Saturday 14 November 2020

Consolations of a Goddaughter

It has been a long week of trying to determine what is true and who is credible. What made it worse was the subject matter: contested elections, society-wrecking quarantine measures, a former cardinal, a credulous saint, his former secretary. 
 
Fortunately there was consolation: a photograph appeared on my phone of a pretty young lady in Warsaw for the Independence Day March. In the background white-helmeted policemen line a brick wall. In the foreground two intense dark eyes peer over a blanket in a pram. They belong to my Polish goddaughter, whom I will now dub Córeczka  (tsoo-retch-ka), little daughter, because Chrześnica (goddaughter) is harder to say. Hh+ zhe+sh+nee+tsa: what a language. 

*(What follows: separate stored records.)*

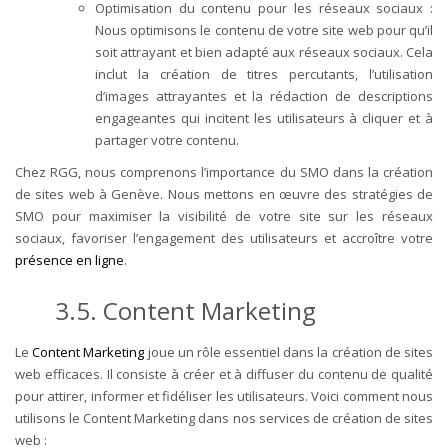
Optimisation du contenu pour les réseaux sociaux :
Nous optimisons le contenu de votre site web pour qu’il
soit attrayant et bien adapté aux réseaux sociaux. Cela
inclut la création de titres percutants, l’utilisation
d’images attrayantes et la rédaction de descriptions
engageantes qui incitent les utilisateurs à cliquer et à
partager votre contenu.
Chez RGG, nous comprenons l’importance du SMO dans la création
de sites web à Genève. Nous mettons en œuvre des stratégies de
SMO pour maximiser la visibilité de votre site sur les réseaux
sociaux, favoriser l’engagement des utilisateurs et accroître votre
présence en ligne
.
3.5. Content Marketing
Le
Content Marketing
joue un rôle essentiel dans la création de sites
web efficaces. Il consiste à créer et à diffuser du contenu de qualité
pour attirer, informer et fidéliser les utilisateurs. Voici comment nous
utilisons le Content Marketing dans nos services de création de sites
web :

Córeczka, who is not even a year old, looks as if she has a machine gun under the blanket, ready for action  against communist oppression: a baby insurgent. In reality I know she must be swaddled up in layer after layer of cloth because Polish mothers, no matter how young, are terrified of their babies catching cold. My Italo-Canadian goddaughter, Figlioccia, lives in Toronto's old Polish neighbourhood, and her mother is approached on the street by elderly Poles aghast at her brothers' victories over clothes. You can guess how much she appreciates that. If I remember correctly, Córeczka's mother once asked me, very concerned, about the relatively naked children she saw in Scotland. 

Do Polish children never fight against pullovers and coats, I wonder. Perhaps their parents pounce on them and wrap them up so quickly and with such brute force they never have a chance. At any rate, the Polish obsession with well-wrapped babies is a byword to the nations. Even if Córeczka had a machine gun under her blankets, she wouldn't be able to reach it.  

Polish Pretend Son informed me that Córeczka is likely to start walking soon, and my heart ached, as I had  not yet seen her successfully crawl. This summer she gave it a shot, trying to drag her tummy along, but failed and cried. I love the crawling stage--it is adorable--and in a panic I looked up flights to Poland. There were no flights to the nearest city, and only one in the month of November to the next nearest. No return flight until mid-December. Fast, cheap and easy travel to Córeczka is all but impossible. 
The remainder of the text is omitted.